Employers may find the following Revenue concession useful - we have copied the note directly from the HMRC handbook:

"An employer may provide employees with a seasonal gift, such as a turkey, an ordinary bottle of wine or a box of chocolates at Christmas. All of these gifts are considered to be trivial and as such are not taxable. For an employer with a large number of employees the total cost of providing a gift to each employee may be considerable, but where the gift to each employee is a trivial benefit, this principle applies regardless of the total cost to the employer and the number of employees concerned."

One final cautionary note regarding VAT and staff gifts, VAT is chargeable by the employer when an employee receives gifts totalling more than £50 in a year. Turkeys, however, are zero rated for VAT purposes!

Monday 11 November 2013

Coding out debts

From April 2012 the coding threshold was increased from £2,000 to £3,000 allowing taxpayers to settle an underpayment of less than £3,000 via their tax code. This is subject to them being in employment or in receipt of a UK-based pension. The coding adjustment applies to self assessment liabilities and tax credit overpayments.

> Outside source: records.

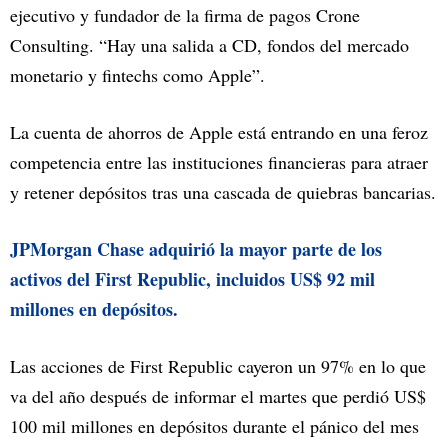
ejecutivo y fundador de la firma de pagos Crone
Consulting. “Hay una salida a CD, fondos del mercado
monetario y fintechs como Apple”.
La cuenta de ahorros de Apple está entrando en una feroz
competencia entre las instituciones financieras para atraer
y retener depósitos tras una cascada de quiebras bancarias.
JPMorgan Chase adquirió la mayor parte de los
activos del First Republic, incluidos US$ 92 mil
millones en depósitos.
Las acciones de First Republic cayeron un 97% en lo que
va del año después de informar el martes que perdió US$
100 mil millones en depósitos durante el pánico del mes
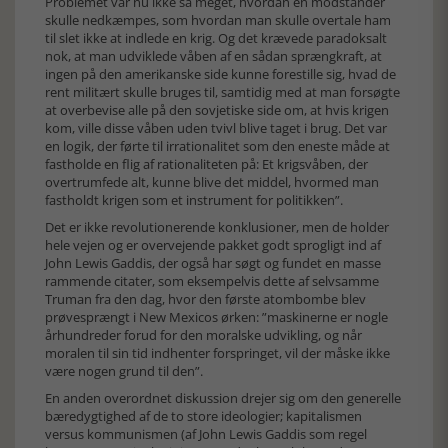
Problemet var nu ikke så meget, hvordan en modstander
skulle nedkæmpes, som hvordan man skulle overtale ham
til slet ikke at indlede en krig. Og det krævede paradoksalt
nok, at man udviklede våben af en sådan sprængkraft, at
ingen på den amerikanske side kunne forestille sig, hvad de
rent militært skulle bruges til, samtidig med at man forsøgte
at overbevise alle på den sovjetiske side om, at hvis krigen
kom, ville disse våben uden tvivl blive taget i brug. Det var
en logik, der førte til irrationalitet som den eneste måde at
fastholde en flig af rationaliteten på: Et krigsvåben, der
overtrumfede alt, kunne blive det middel, hvormed man
fastholdt krigen som et instrument for politikken”.
Det er ikke revolutionerende konklusioner, men de holder
hele vejen og er overvejende pakket godt sprogligt ind af
John Lewis Gaddis, der også har søgt og fundet en masse
rammende citater, som eksempelvis dette af selvsamme
Truman fra den dag, hvor den første atombombe blev
prøvesprængt i New Mexicos ørken: ”maskinerne er nogle
århundreder forud for den moralske udvikling, og når
moralen til sin tid indhenter forspringet, vil der måske ikke
være nogen grund til den”.
En anden overordnet diskussion drejer sig om den generelle
bæredygtighed af de to store ideologier; kapitalismen
versus kommunismen (af John Lewis Gaddis som regel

From April 2014 outstanding Class 2 NIC contributions can also be collected using PAYE tax codes. Class 2 National Insurance Contributions (NICs) are paid by all self-employed taxpayers unless they qualify for the small earnings exemption or other exemptions which remove the necessity to pay NICs.

The increase in the coding threshold has helped more people with small debts and underpayments to benefit from this collection method. Instead of paying off debts in a lump sum, money is collected in monthly instalments over a year.

Taxpayers with underpayments in the tax year 2012-13 will pay back the amount owed to HMRC (up to £2,999) in the tax year 2014-15.

Tuesday 5 November 2013

Seed Enterprise Investment Scheme (SEIS)

The Seed Enterprise Investment Scheme (SEIS) is designed to increase the level of investment in the early development of high growth potential businesses. The scheme is similar to the EIS but focuses on smaller, early stage companies carrying on, or preparing to carry on, a new business in a qualifying trade. The SEIS applies to shares issued on or after 6 April 2012 and will continue to offer Income Tax relief until at least 2017. Capital gains reinvestment relief was originally only available for 2012-13 but has been extended to 2013-14 at half the rate (£50,000).

The scheme provides Income Tax relief worth 50% of the amount invested to qualifying individual investors on a maximum annual investment of £100,000. This kind of tax relief is making the scheme very popular but investors should consider the importance of picking a good company to invest in and undertaking thorough due diligence. There are a number of conditions which must be met in order to invest in the scheme. For example, the scheme can only be used to invest in small companies, i.e. companies with gross assets of no more than £200,000 and with less than 25 employees.

To see if you can qulaify for SEIS relief or for further infomation, please call us.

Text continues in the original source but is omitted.